Mais cette certitude d’obtenir la rente présente un inévitable coût pour le marchand-banquier. L’extension et/ou l’instabilité de l’espace politique lui impose une contrainte de prêt à laquelle il ne peut déroger sinon en abandonnant définitivement le bénéfice de sa rente.

Le marchand-banquier ne saurait éviter cette alternative. Elle est le fondement de la fragilité financière corporative. Elle n’est, cependant, qu’un potentiel de crise financière, elle n’en n’est pas la certitude.

Encore faut-il un choc exogène plus fort que de coutume, venu de l’espace politique pour que la banqueroute du marchand-banquier se réalise ainsi que l’analyse de la crise florentine nous l’a montré.

* Avec l’apparition de l’ordre productif du capitalisme marchand, les conditions de la fragilité financière se modifient. Parce que la croissance économique devient perceptible, entraînée par le développement du commerce au loin, le besoin en capital des compagnies à monopole change de dimension. La vieille foire des changes fait désormais place à la bourse des marchandises.

Cette modification est rendue possible parce que la croissance n’a pas simplement modifié les besoins de financement, elle en a également transformé les capacités. Les agents disposant de fonds prêtables et dont la rationalité, sans être encore une rationalité en finalité, n’est déjà plus une rationalité en valeur, forment une masse susceptible de fournir des ressources dés lors qu’elle peut en conserver le contrôle, c'est-à-dire dés lors que les actifs financiers conservent leur liquidité.

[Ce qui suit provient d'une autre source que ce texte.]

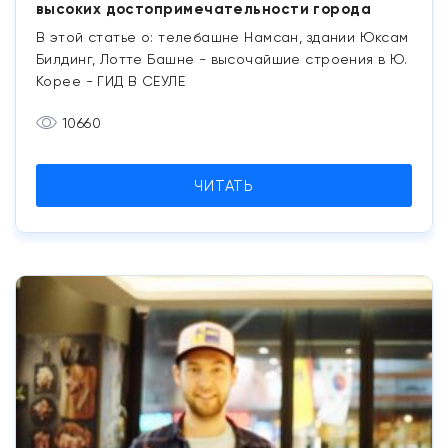
высоких достопримечательности города
В этой статье о: телебашне Намсан, здании Юксам
Билдинг, Лотте Башне - высочайшие строения в Ю.
Корее - ГИД В СЕУЛЕ
10660
ЧИТАТЬ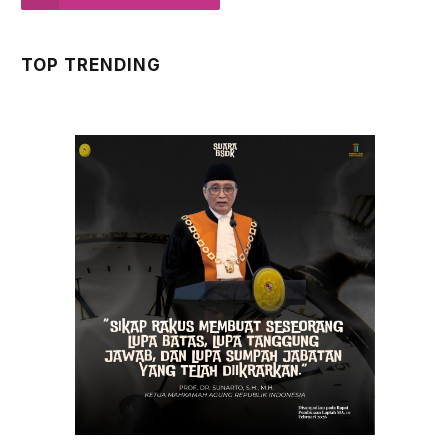
TOP TRENDING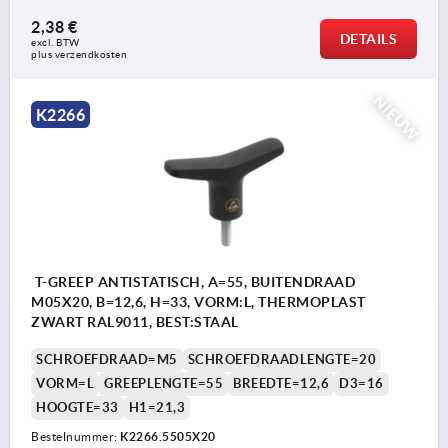
2,38 €
DETAILS
excl. BTW 
plus verzendkosten
NIEUW
K2266
T-GREEP ANTISTATISCH, A=55, BUITENDRAAD
M05X20, B=12,6, H=33, VORM:L, THERMOPLAST
ZWART RAL9011, BEST:STAAL
SCHROEFDRAAD=M5
SCHROEFDRAADLENGTE=20
VORM=L
GREEPLENGTE=55
BREEDTE=12,6
D3=16
HOOGTE=33
H1=21,3
Bestelnummer:
K2266.5505X20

Voilà bien, sur le plan financier, le paradoxe du capitalisme marchand. La bourse est l’instrument nécessaire pour créer la rente mais, elle ne peut pas ne pas introduire des normes de marché qui lui sont antithétiques.

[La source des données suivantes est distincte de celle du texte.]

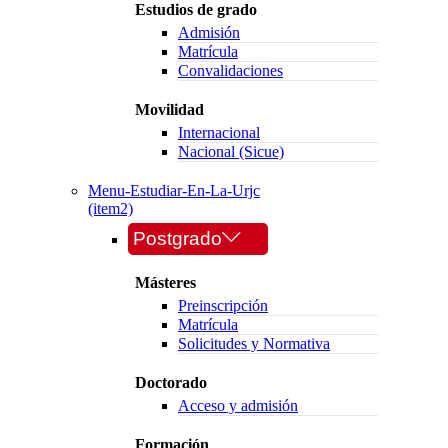
Estudios de grado
Admisión
Matrícula
Convalidaciones
Movilidad
Internacional
Nacional (Sicue)
Menu-Estudiar-En-La-Urjc
(item2)
Postgrado
Másteres
Preinscripción
Matrícula
Solicitudes y Normativa
Doctorado
Acceso y admisión
Formación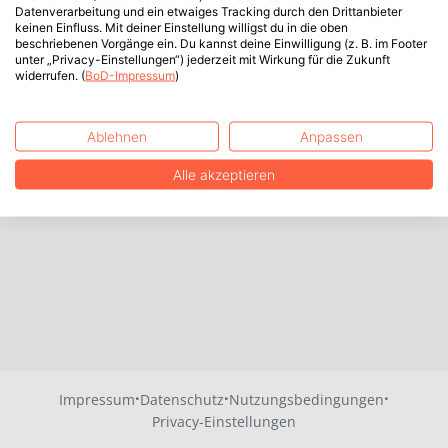
Datenverarbeitung und ein etwaiges Tracking durch den Drittanbieter
keinen Einfluss. Mit deiner Einstellung willigst du in die oben
beschriebenen Vorgänge ein. Du kannst deine Einwilligung (z. B. im Footer
unter „Privacy-Einstellungen“) jederzeit mit Wirkung für die Zukunft
widerrufen. (
BoD-Impressum
)
Ablehnen
Anpassen
Alle akzeptieren
·
·
·
Impressum
Datenschutz
Nutzungsbedingungen
Privacy-Einstellungen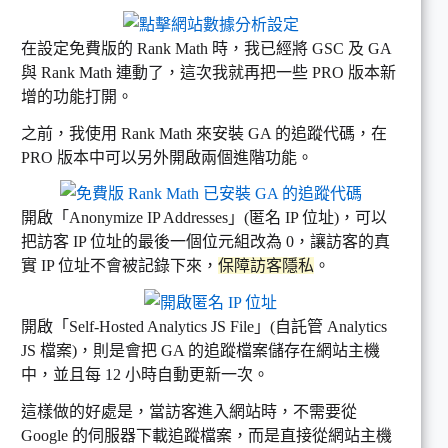
在設定免費版的 Rank Math 時，我已經將 GSC 及 GA
與 Rank Math 連動了，這次我就再把一些 PRO 版本新
增的功能打開。
之前，我使用 Rank Math 來安裝 GA 的追蹤代碼，在
PRO 版本中可以另外開啟兩個進階功能。
開啟「Anonymize IP Addresses」(匿名 IP 位址)，可以
把訪客 IP 位址的最後一個位元組改為 0，讓訪客的真
實 IP 位址不會被記錄下來，
保障訪客隱私
。
開啟「Self-Hosted Analytics JS File」(自託管 Analytics
JS 檔案)，則是會把 GA 的追蹤檔案儲存在網站主機
中，並且每 12 小時自動更新一次。
這樣做的好處是，當訪客進入網站時，不需要從
Google 的伺服器下載追蹤檔案，而是直接從網站主機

La double-contrainte qui enserre le mode de financement du capitalisme marchand correspond, par conséquent, à l’injonction paradoxale suivante :

Soit les institutions (c'est-à-dire les compagnies de monopoles et l’Etat) maintiennent l’économie de rente en contraignant l’essor des normes de marchés. Dans ce cas, elles se privent d’un financement vital pour leur activité sans pourtant parvenir à empêcher le développement des normes de marché (dans ou hors de la bourse). Les crises de 1609 et 1636 à Amsterdam sont là pour en témoigner.

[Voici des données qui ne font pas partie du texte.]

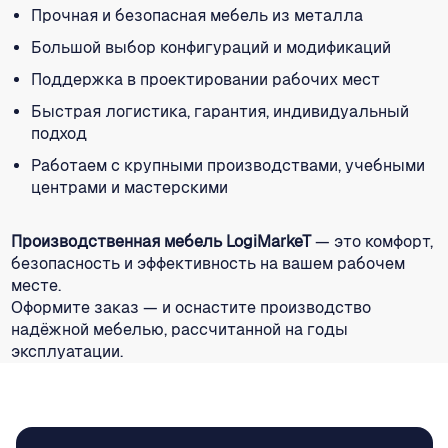
Прочная и безопасная мебель из металла
Большой выбор конфигураций и модификаций
Поддержка в проектировании рабочих мест
Быстрая логистика, гарантия, индивидуальный
подход
Работаем с крупными производствами, учебными
центрами и мастерскими
Производственная мебель LogiMarkeT
— это комфорт,
безопасность и эффективность на вашем рабочем
месте.
Оформите заказ — и оснастите производство
надёжной мебелью, рассчитанной на годы
эксплуатации.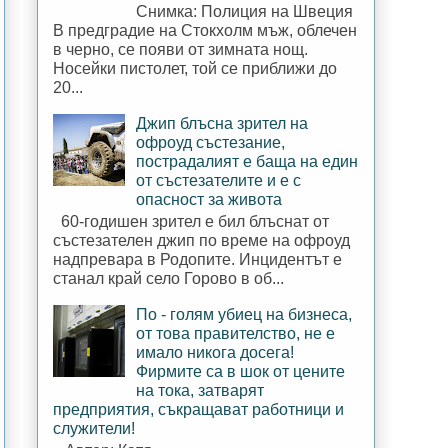
Снимка: Полиция на Швеция
В предградие на Стокхолм мъж, облечен
в черно, се появи от зимната нощ.
Носейки пистолет, той се приближи до
20...
Джип блъсна зрител на
офроуд състезание,
пострадалият е баща на един
от състезателите и е с
опасност за живота
60-годишен зрител е бил блъснат от
състезателен джип по време на офроуд
надпревара в Родопите. Инцидентът е
станал край село Горово в об...
По - голям убиец на бизнеса,
от това правителство, не е
имало никога досега!
Фирмите са в шок от цените
на тока, затварят
предприятия, съкращават работници и
служители!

Soit, elles acceptent de s’ouvrir aux normes de marché le plus souvent sous l’impulsion de l’Etat lui-même. Le risque de désagrégation de l’économie de rente qui en résulte, implique alors un retrait consécutif à l’instabilité et aux ruptures que le marché mal institutionnalisé ne manque pas de produire. La crise obligataire de 1672, toujours à Amsterdam, et la « banqueroute de Law » en 1720 peuvent en rendre compte.

Cette fragilité fondamentale peut donc se particulariser en fonction de la domination de l’une ou l’autre des alternatives. Cependant, c’est bien toujours l’inévitable irruption d’un marché non régulé et donc porteur de graves asymétries d’information qui est ici en jeu.

Dans ce cas également, c’est bien parce qu’un choc exogène se produit que la fragilité va s’actualiser comme crise.

* Le nouvel ordre productif qui verra son émergence comme capitalisme manufacturier prend son essor sans que son mode de financement ait recours au marché. L’organisation bancaire répond mieux aux besoins de financement d’un appareil productif naissant.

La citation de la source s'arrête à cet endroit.